=== Problem description ===
Please state how many lines of the listing contain the word "column", giving the number by itself.

=== Records provided ===

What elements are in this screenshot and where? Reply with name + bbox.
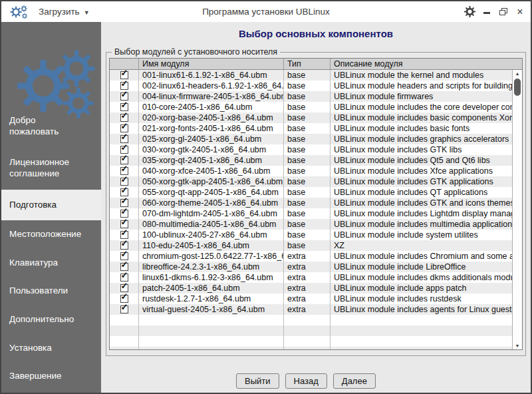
table-cell: ✓	[110, 187, 139, 198]
sidebar-item[interactable]: Добро пожаловать	[1, 115, 101, 138]
table-row[interactable]: ✓025-xorg-gl-2405-1-x86_64.ubmbaseUBLinu…	[110, 134, 512, 144]
maximize-button[interactable]	[498, 6, 509, 18]
table-cell: 080-multimedia-2405-1-x86_64.ubm	[139, 219, 284, 230]
table-row[interactable]: ✓010-core-2405-1-x86_64.ubmbaseUBLinux m…	[110, 102, 512, 112]
table-row[interactable]: ✓050-xorg-gtk-app-2405-1-x86_64.ubmbaseU…	[110, 176, 512, 187]
installer-window: Загрузить ▼ Программа установки UBLinux	[0, 0, 532, 394]
row-checkbox[interactable]: ✓	[120, 295, 128, 303]
table-cell: extra	[284, 294, 331, 304]
close-button[interactable]: ×	[515, 6, 525, 18]
column-header-description: Описание модуля	[331, 59, 522, 69]
table-cell: ✓	[110, 198, 139, 208]
sidebar-item[interactable]: Клавиатура	[1, 258, 101, 269]
row-checkbox[interactable]: ✓	[120, 103, 128, 111]
table-row[interactable]: ✓110-edu-2405-1-x86_64.ubmbaseXZ	[110, 240, 512, 251]
column-header-type: Тип	[284, 59, 331, 69]
page-title: Выбор основных компонентов	[101, 28, 531, 39]
exit-button[interactable]: Выйти	[236, 373, 279, 389]
table-row[interactable]: ✓patch-2405-1-x86_64.ubmextraUBLinux mod…	[110, 283, 512, 294]
table-row[interactable]: ✓virtual-guest-2405-1-x86_64.ubmextraUBL…	[110, 304, 512, 315]
table-row[interactable]: ✓004-linux-firmware-2405-1-x86_64.ubmbas…	[110, 91, 512, 102]
table-row[interactable]: ✓002-linux61-headers-6.1.92-1-x86_64.ubm…	[110, 81, 512, 91]
table-cell: UBLinux module includes GTK libs	[331, 144, 512, 155]
sidebar-item[interactable]: Местоположение	[1, 229, 101, 240]
window-title: Программа установки UBLinux	[1, 7, 531, 17]
row-checkbox[interactable]: ✓	[120, 146, 128, 154]
table-row[interactable]: ✓chromium-gost-125.0.6422.77-1-x86_64.ub…	[110, 251, 512, 262]
sidebar-item[interactable]: Лицензионное соглашение	[1, 157, 101, 180]
table-cell: base	[284, 144, 331, 155]
table-cell: ✓	[110, 70, 139, 81]
table-cell: UBLinux module includes agents for Linux…	[331, 304, 512, 315]
table-row[interactable]: ✓001-linux61-6.1.92-1-x86_64.ubmbaseUBLi…	[110, 70, 512, 81]
table-cell: 040-xorg-xfce-2405-1-x86_64.ubm	[139, 166, 284, 176]
table-row[interactable]: ✓040-xorg-xfce-2405-1-x86_64.ubmbaseUBLi…	[110, 166, 512, 176]
table-cell: 010-core-2405-1-x86_64.ubm	[139, 102, 284, 112]
row-checkbox[interactable]: ✓	[120, 252, 128, 260]
table-cell: UBLinux module includes rustdesk	[331, 294, 512, 304]
check-icon: ✓	[121, 91, 128, 100]
table-cell: ✓	[110, 272, 139, 283]
empty-table-row	[110, 347, 512, 349]
row-checkbox[interactable]: ✓	[120, 114, 128, 122]
row-checkbox[interactable]: ✓	[120, 274, 128, 282]
next-button[interactable]: Далее	[333, 373, 376, 389]
table-cell: extra	[284, 283, 331, 294]
table-row[interactable]: ✓070-dm-lightdm-2405-1-x86_64.ubmbaseUBL…	[110, 208, 512, 219]
close-icon: ×	[517, 7, 523, 17]
row-checkbox[interactable]: ✓	[120, 124, 128, 132]
scroll-up-icon[interactable]: ▲	[513, 71, 522, 76]
table-row[interactable]: ✓libreoffice-24.2.3-1-x86_64.ubmextraUBL…	[110, 262, 512, 272]
sidebar-item[interactable]: Пользователи	[1, 286, 101, 297]
sidebar-item[interactable]: Дополнительно	[1, 314, 101, 325]
check-icon: ✓	[121, 198, 128, 206]
row-checkbox[interactable]: ✓	[120, 220, 128, 228]
check-icon: ✓	[121, 208, 128, 217]
table-row[interactable]: ✓100-ublinux-2405-27-x86_64.ubmbaseUBLin…	[110, 230, 512, 240]
sidebar-item[interactable]: Завершение	[1, 371, 101, 382]
back-button[interactable]: Назад	[285, 373, 327, 389]
sidebar-item[interactable]: Установка	[1, 343, 101, 354]
minimize-button[interactable]	[481, 6, 492, 18]
empty-table-row	[110, 336, 512, 347]
row-checkbox[interactable]: ✓	[120, 242, 128, 250]
table-cell: ✓	[110, 81, 139, 91]
row-checkbox[interactable]: ✓	[120, 178, 128, 186]
scroll-down-icon[interactable]: ▼	[513, 343, 522, 348]
table-row[interactable]: ✓060-xorg-theme-2405-1-x86_64.ubmbaseUBL…	[110, 198, 512, 208]
table-row[interactable]: ✓021-xorg-fonts-2405-1-x86_64.ubmbaseUBL…	[110, 123, 512, 134]
row-checkbox[interactable]: ✓	[120, 167, 128, 175]
table-row[interactable]: ✓linux61-dkms-6.1.92-3-x86_64.ubmextraUB…	[110, 272, 512, 283]
row-checkbox[interactable]: ✓	[120, 231, 128, 239]
table-cell: 070-dm-lightdm-2405-1-x86_64.ubm	[139, 208, 284, 219]
table-cell	[110, 336, 139, 347]
table-row[interactable]: ✓030-xorg-gtk-2405-1-x86_64.ubmbaseUBLin…	[110, 144, 512, 155]
minimize-icon	[483, 12, 490, 14]
row-checkbox[interactable]: ✓	[120, 199, 128, 207]
table-row[interactable]: ✓080-multimedia-2405-1-x86_64.ubmbaseUBL…	[110, 219, 512, 230]
row-checkbox[interactable]: ✓	[120, 263, 128, 271]
row-checkbox[interactable]: ✓	[120, 210, 128, 218]
vertical-scrollbar[interactable]: ▲ ▼	[512, 70, 522, 349]
settings-gear-icon[interactable]	[464, 6, 475, 17]
row-checkbox[interactable]: ✓	[120, 305, 128, 313]
table-cell: extra	[284, 304, 331, 315]
row-checkbox[interactable]: ✓	[120, 135, 128, 143]
row-checkbox[interactable]: ✓	[120, 156, 128, 164]
row-checkbox[interactable]: ✓	[120, 188, 128, 196]
scrollbar-thumb[interactable]	[514, 79, 521, 96]
row-checkbox[interactable]: ✓	[120, 82, 128, 90]
table-row[interactable]: ✓rustdesk-1.2.7-1-x86_64.ubmextraUBLinux…	[110, 294, 512, 304]
row-checkbox[interactable]: ✓	[120, 284, 128, 292]
row-checkbox[interactable]: ✓	[120, 71, 128, 79]
table-row[interactable]: ✓035-xorg-qt-2405-1-x86_64.ubmbaseUBLinu…	[110, 155, 512, 166]
table-row[interactable]: ✓020-xorg-base-2405-1-x86_64.ubmbaseUBLi…	[110, 112, 512, 123]
table-cell: base	[284, 240, 331, 251]
table-row[interactable]: ✓055-xorg-qt-app-2405-1-x86_64.ubmbaseUB…	[110, 187, 512, 198]
check-icon: ✓	[121, 283, 128, 292]
row-checkbox[interactable]: ✓	[120, 93, 128, 100]
table-cell	[331, 315, 512, 325]
table-cell: chromium-gost-125.0.6422.77-1-x86_64.ubm	[139, 251, 284, 262]
table-cell	[139, 347, 284, 349]
sidebar-item[interactable]: Подготовка	[1, 190, 101, 220]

=== Task result ===
2